A structured systems approach to problems of biological and biomedical relevance has helped to unravel the collective role of multiple drug transporters in multi-drug resistance.
Multi-drug resistance is the phenomenon by which different cells/microorganisms acquire resistance to a variety of drugs. It is seen in a broad range of settings, for instance in micro-organisms (resisting antimicrobial therapies) and cancer (resistance to anti-cancer therapies). It is an issue which significantly compromises drug treatment, leading to poorer outcomes and a marked increase in fatalities. Understanding the different factors underpinning multi-drug resistance is therefore of direct importance for designing effective therapies which circumvent this and lead to improved outcomes. A key ingredient in multi-drug resistance is the role of efflux transporters, which pump chemicals out of cells. In normal cell function, efflux transporters play a key role in cellular well-being, maintaining appropriate conditions inside the cell, by pumping out species which are either undesirable or in excess amount,
Cells employ a broad repertoire of transporters for pumping species/drugs (see schematic in Fig. 1(a)). As an example, three families of transporters are responsible for effluxing anti-cancer drugs. Individual transporters can pump out more than one drug, while more than one transporter can pump out a given drug. Furthermore the levels of one or more transporters is elevated in drug resistance. This leads to a basic question: what is the collective role of the totality of transporters? While understanding how a single transporter works is generally established, the collective functioning of multiple transporter types is not well understood. The challenge we are addressing is to understand the collective functioning of these transporters, their response to one or more drugs and their contribution to drug resistance, wherein one or more of these transporters may be present at elevated levels.
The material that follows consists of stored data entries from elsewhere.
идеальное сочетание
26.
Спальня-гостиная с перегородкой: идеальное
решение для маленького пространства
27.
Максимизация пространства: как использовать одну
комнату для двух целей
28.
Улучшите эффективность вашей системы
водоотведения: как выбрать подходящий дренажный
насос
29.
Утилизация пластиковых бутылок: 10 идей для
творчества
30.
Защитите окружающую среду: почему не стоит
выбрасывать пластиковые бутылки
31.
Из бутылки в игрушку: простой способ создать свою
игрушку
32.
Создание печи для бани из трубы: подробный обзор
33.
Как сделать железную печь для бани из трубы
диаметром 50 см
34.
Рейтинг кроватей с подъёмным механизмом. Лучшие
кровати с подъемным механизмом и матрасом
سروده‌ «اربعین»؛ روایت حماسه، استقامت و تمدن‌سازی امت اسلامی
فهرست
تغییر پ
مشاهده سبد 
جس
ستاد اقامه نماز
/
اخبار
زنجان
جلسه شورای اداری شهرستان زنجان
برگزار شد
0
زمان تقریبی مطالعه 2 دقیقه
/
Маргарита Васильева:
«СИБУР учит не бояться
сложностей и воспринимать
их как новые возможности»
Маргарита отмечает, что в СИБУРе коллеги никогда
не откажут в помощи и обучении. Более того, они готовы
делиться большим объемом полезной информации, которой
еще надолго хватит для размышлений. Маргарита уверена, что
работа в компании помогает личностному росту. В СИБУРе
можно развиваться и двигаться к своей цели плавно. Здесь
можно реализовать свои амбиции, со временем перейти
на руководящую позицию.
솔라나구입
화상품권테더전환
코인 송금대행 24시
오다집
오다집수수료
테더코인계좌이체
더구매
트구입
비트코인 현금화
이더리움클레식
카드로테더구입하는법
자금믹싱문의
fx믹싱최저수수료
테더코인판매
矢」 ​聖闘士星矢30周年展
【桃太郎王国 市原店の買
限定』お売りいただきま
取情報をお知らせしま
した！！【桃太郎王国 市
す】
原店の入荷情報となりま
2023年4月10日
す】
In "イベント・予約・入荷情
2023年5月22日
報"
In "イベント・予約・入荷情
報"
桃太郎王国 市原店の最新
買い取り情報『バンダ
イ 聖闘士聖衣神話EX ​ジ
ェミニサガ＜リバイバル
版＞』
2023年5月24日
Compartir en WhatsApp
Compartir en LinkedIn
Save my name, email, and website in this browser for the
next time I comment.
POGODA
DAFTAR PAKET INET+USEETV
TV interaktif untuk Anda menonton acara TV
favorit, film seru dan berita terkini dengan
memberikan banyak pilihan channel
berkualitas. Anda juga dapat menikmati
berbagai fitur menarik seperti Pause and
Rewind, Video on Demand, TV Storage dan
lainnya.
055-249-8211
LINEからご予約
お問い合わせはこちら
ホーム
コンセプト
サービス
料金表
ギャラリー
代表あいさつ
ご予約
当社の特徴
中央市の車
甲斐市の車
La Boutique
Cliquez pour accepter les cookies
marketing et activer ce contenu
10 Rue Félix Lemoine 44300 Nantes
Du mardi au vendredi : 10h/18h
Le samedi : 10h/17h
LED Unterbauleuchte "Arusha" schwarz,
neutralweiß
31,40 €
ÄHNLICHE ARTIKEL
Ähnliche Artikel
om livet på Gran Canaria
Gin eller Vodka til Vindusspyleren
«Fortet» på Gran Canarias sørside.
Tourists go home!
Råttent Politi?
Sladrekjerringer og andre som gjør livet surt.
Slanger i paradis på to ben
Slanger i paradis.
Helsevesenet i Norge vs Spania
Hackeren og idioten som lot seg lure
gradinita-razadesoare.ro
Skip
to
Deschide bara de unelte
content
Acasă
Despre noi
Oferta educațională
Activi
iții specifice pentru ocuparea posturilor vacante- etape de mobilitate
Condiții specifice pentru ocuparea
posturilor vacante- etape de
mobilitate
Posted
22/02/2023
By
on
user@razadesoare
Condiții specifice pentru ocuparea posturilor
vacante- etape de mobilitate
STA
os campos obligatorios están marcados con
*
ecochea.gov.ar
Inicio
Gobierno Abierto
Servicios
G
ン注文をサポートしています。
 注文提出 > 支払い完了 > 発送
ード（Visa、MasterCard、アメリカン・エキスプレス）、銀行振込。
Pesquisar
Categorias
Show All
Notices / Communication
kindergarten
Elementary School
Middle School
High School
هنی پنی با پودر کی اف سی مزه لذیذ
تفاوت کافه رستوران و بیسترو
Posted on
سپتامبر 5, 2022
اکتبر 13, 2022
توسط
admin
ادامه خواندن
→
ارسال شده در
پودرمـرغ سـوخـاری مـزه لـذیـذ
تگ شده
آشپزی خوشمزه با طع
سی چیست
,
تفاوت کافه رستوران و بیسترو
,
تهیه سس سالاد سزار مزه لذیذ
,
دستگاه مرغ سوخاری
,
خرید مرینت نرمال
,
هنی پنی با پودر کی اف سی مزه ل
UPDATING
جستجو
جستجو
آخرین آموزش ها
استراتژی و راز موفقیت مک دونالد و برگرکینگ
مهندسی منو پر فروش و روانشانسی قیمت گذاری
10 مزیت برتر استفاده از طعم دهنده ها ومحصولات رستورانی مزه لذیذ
For this purpose, a systems framework was developed to examine the functioning of multiple transporters, their response to one or more drugs (either administered sequentially or simultaneously), and also examining the qualitatively different ways in which transporter levels may be increased (upregulated). It focusses on key sources of the associated complexity: the multiplicity of transporters and drug-transporter characteristics, the sequestration of transporters by drugs, and the effect of feedforward and feedback regulation of transporter levels. The systems investigation reveals the contribution of each of these features systematically. A systems approach is essential here as it allows us to probe the interactions between different separate elements on one hand, and their associated features on the other.